4. The method of claim 1 wherein the patient is a female patient with radiographically dense breasts.

5. The method of claim 4 wherein at least 5% of the breast tissue of the patient is radiographically dense.

6. The method of claim 5 wherein at least 25% of the breast tissue of the patient is radiographically dense.

7. The method of claim 1 wherein the androgen is administered to the patient within three months of the mammography.

8. The method of claim 6 wherein the androgen is administered to the patient multiple times prior to the mammography.

9. The method of claim 1 wherein the androgen is administered to the patient at regular dose intervals for at least one month prior to said breast cancer examination.

10. The method of claim 9 wherein said regular dose interval is either daily, weekly, or monthly.

11. The method of claim 1 wherein the patient has impalpable or fibrocystic breasts.

12. The method of claim 1 wherein the patient has a family history or genetic risk for developing breast cancer.

Description:

BACKGROUND OF THE INVENTION

[0001] The present invention relates to pharmaceutical preparations and methods for increasing sensitivity of mammography and other breast tissue examination techniques, thereby improving the detection of breast cancer.

[0002] Breast cancer affects a large segment of the female population over the age of 40, and is the leading cause of cancer death in women. A woman has a 1 in 8 chance of developing the disease during her lifetime. As with most cancers, early detection is key to survival. The standard clinical methods for detecting breast cancer are self-examination, manual clinical examination, radiography of the breast (known as mammography), and biopsy.

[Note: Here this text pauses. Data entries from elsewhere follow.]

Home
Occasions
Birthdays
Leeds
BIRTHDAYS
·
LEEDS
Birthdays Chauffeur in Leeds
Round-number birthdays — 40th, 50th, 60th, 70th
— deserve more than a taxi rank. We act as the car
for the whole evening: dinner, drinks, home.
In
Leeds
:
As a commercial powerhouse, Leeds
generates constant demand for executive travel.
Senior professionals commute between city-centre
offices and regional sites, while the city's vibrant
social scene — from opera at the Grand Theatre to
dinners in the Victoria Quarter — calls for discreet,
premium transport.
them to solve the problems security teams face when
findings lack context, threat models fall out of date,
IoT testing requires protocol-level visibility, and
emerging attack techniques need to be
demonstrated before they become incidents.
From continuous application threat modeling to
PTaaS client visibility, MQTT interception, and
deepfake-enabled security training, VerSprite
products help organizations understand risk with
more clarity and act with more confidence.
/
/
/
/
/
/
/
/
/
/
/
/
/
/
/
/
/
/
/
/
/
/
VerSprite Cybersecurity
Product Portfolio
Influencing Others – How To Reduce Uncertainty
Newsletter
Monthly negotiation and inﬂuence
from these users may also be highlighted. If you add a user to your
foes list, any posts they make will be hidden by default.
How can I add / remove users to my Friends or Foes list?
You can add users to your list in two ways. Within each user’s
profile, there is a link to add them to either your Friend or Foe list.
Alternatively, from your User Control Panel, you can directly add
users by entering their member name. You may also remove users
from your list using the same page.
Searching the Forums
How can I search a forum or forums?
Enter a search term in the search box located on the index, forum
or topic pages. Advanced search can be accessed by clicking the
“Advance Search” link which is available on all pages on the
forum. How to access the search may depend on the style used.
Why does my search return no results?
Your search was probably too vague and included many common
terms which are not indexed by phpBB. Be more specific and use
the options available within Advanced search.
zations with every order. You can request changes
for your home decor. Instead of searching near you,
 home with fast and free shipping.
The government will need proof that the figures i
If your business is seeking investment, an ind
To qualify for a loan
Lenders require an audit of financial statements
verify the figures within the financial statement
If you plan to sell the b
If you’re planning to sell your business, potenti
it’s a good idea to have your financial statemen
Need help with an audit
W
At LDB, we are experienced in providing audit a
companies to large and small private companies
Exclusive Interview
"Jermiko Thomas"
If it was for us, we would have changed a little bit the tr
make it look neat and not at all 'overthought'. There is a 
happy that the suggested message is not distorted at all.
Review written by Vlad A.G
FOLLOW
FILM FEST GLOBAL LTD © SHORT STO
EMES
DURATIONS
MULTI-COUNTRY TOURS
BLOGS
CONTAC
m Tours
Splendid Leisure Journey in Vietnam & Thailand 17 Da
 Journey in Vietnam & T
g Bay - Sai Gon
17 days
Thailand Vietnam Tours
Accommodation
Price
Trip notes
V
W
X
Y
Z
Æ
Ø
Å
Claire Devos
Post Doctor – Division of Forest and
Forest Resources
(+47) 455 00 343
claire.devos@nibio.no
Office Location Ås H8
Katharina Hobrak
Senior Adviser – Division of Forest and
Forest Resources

[0003] Breast self examination is manual examination of a woman's breast tissue by the woman herself. Clinical breast examinations are routinely performed by gynecologists or other primary care physicians. During clinical breast examination, clinicians generally examine the breast manually to determine whether any foreign structures are encountered. The effectiveness of manual clinical breast examination depends on several factors including the individual physician's proficiency, the duration of the examination, and the weight and age of the patient. Manual examinations are ineffective for identifying non-palpable cancerous growths and are not always appropriate or sensitive enough for detecting breast lesions. In particular, manual examinations may not be effective if the patient's breasts are especially dense or contain large amounts of fibrocystic tissue.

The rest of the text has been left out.